(Items from a data source)
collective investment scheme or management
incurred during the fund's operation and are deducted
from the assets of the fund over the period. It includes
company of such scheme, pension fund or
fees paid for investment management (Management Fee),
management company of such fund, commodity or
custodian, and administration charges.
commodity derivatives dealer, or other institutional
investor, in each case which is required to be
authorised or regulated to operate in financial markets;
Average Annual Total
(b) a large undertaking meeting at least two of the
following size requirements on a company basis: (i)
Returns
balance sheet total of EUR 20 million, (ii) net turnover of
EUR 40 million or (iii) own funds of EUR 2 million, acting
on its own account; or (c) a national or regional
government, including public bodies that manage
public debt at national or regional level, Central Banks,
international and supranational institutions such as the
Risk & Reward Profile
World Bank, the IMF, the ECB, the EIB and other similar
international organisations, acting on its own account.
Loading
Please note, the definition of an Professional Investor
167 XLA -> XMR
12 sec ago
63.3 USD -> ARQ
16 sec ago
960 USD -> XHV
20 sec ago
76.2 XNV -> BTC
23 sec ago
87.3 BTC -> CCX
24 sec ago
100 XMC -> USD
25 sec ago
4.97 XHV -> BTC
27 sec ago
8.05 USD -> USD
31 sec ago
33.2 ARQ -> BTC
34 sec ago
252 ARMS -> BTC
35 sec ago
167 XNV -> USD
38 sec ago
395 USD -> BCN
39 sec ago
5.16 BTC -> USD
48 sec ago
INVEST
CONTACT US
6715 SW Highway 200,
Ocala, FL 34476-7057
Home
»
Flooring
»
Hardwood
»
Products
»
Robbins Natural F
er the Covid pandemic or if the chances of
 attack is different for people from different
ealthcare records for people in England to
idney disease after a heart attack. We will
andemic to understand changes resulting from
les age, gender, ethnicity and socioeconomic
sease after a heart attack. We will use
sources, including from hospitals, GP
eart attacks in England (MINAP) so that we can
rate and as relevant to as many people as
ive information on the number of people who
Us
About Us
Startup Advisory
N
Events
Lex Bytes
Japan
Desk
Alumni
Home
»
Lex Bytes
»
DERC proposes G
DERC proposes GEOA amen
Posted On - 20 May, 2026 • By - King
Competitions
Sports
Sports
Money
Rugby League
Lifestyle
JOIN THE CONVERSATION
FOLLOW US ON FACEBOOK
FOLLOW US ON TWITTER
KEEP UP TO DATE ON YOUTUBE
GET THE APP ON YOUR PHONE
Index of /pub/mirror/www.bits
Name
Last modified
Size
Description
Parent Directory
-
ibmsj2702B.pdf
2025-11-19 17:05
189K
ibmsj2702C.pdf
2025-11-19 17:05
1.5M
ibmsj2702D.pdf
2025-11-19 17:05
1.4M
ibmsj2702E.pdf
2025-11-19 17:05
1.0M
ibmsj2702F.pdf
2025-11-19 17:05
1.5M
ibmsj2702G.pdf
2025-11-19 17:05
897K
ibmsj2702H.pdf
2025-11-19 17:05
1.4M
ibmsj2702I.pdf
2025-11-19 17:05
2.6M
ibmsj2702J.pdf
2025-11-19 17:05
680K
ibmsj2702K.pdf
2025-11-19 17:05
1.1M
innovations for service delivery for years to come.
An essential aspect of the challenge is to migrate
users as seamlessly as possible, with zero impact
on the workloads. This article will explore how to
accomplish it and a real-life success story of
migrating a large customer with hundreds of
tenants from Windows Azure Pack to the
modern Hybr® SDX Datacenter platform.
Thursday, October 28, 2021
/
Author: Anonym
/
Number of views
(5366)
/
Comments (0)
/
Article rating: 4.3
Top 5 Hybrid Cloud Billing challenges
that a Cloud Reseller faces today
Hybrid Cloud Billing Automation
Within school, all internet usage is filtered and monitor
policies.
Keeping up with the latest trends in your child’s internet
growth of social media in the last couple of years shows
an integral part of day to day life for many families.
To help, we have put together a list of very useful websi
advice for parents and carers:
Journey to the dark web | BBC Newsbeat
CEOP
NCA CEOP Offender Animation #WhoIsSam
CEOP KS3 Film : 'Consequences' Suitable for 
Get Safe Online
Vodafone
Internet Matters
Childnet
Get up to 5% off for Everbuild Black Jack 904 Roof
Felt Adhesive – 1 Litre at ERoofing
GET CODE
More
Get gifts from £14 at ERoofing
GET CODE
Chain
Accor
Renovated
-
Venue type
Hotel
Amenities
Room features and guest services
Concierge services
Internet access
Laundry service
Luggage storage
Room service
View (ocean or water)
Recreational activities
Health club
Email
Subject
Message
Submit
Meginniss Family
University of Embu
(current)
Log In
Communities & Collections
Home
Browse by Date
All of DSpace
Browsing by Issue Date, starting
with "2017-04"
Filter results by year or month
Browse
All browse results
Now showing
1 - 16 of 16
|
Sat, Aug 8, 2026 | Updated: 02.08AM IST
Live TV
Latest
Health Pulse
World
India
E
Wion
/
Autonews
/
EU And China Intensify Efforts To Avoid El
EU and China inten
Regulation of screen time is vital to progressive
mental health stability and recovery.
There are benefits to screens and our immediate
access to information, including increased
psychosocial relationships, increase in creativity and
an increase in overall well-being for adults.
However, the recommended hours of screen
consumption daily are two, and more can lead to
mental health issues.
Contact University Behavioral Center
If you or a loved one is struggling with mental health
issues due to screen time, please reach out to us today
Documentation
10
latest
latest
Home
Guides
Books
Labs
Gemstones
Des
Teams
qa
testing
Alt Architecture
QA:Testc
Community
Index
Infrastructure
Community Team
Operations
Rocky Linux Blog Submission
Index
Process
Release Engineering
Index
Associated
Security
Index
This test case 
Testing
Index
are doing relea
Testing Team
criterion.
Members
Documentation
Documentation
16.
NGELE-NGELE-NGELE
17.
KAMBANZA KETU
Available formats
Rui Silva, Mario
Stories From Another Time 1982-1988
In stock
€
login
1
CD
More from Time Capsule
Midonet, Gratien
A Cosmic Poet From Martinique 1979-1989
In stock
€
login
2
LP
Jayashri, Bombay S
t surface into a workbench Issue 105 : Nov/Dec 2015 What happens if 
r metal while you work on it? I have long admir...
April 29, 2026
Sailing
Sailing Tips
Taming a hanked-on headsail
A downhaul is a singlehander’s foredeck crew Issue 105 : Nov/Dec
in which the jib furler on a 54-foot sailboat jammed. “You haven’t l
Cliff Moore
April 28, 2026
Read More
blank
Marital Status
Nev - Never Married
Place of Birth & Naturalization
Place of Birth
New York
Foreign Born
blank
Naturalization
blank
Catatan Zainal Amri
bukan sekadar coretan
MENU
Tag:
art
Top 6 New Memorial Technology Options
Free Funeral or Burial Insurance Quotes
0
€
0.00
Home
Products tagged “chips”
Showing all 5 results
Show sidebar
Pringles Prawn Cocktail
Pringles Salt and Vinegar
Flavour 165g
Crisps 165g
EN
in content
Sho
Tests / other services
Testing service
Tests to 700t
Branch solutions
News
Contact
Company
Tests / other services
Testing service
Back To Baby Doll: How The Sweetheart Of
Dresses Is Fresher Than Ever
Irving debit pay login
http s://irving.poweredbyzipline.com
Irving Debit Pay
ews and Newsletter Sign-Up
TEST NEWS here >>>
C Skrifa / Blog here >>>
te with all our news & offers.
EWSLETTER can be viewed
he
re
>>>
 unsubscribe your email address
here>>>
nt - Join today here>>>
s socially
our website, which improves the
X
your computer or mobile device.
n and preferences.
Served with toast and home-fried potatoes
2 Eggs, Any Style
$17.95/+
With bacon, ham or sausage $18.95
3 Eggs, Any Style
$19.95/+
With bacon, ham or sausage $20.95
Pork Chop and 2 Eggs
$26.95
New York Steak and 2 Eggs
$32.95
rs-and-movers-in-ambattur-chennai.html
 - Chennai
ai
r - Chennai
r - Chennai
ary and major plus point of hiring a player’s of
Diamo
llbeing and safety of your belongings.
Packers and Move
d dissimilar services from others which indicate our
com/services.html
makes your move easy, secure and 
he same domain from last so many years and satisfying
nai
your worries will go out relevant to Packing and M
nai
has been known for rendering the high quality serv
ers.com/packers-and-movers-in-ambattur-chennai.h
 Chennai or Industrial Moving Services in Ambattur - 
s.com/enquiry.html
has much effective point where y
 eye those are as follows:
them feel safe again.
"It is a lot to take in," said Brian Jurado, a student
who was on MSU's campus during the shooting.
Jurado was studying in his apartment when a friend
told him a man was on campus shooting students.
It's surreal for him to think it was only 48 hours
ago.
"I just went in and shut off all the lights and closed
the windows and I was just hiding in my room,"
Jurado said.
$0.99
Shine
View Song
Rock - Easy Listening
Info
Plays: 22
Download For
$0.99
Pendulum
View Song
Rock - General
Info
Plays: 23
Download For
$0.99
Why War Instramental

ASSIGNMENT = Up to and including the line that contains "commodity derivatives dealer, or", output the records above exactly, beginning with their first line.

YOUR SOLUTION =
collective investment scheme or management
incurred during the fund's operation and are deducted
from the assets of the fund over the period. It includes
company of such scheme, pension fund or
fees paid for investment management (Management Fee),
management company of such fund, commodity or
custodian, and administration charges.
commodity derivatives dealer, or other institutional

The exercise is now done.